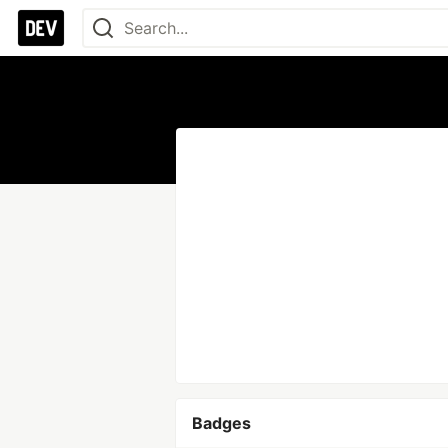
Badges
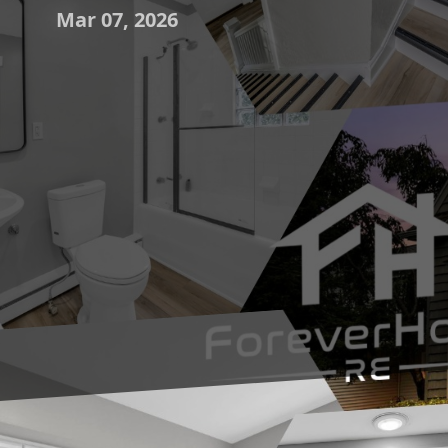
Mar 07, 2026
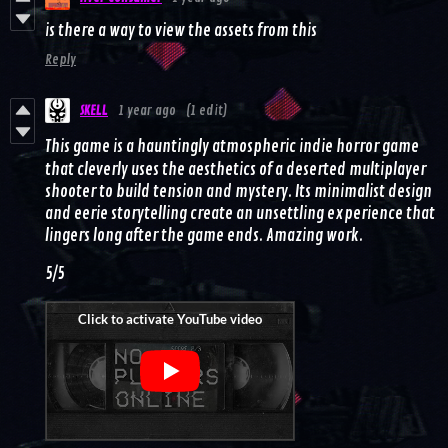
is there a way to view the assets from this
Reply
SKELL
1 year ago
(1 edit)
This game is a hauntingly atmospheric indie horror game
that cleverly uses the aesthetics of a deserted multiplayer
shooter to build tension and mystery. Its minimalist design
and eerie storytelling create an unsettling experience that
lingers long after the game ends. Amazing work.
5/5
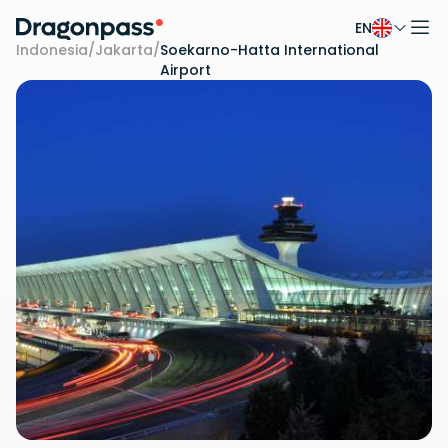
EN
Skip to content
Indonesia
/
Jakarta
/
Soekarno-Hatta International
Airport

▬▬▬▬▬▬

* **Task statement**:
Every line in the records is to be retyped exactly as it stands; the pictures stay out.

* **Your response**:
Badges
Mar 07, 2026
is there a way to view the assets from this
Reply
SKELL
1 year ago
(1 edit)
This game is a hauntingly atmospheric indie horror game
that cleverly uses the aesthetics of a deserted multiplayer
shooter to build tension and mystery. Its minimalist design
and eerie storytelling create an unsettling experience that
lingers long after the game ends. Amazing work.
5/5
EN
Skip to content
Indonesia
/
Jakarta
/
Soekarno-Hatta International
Airport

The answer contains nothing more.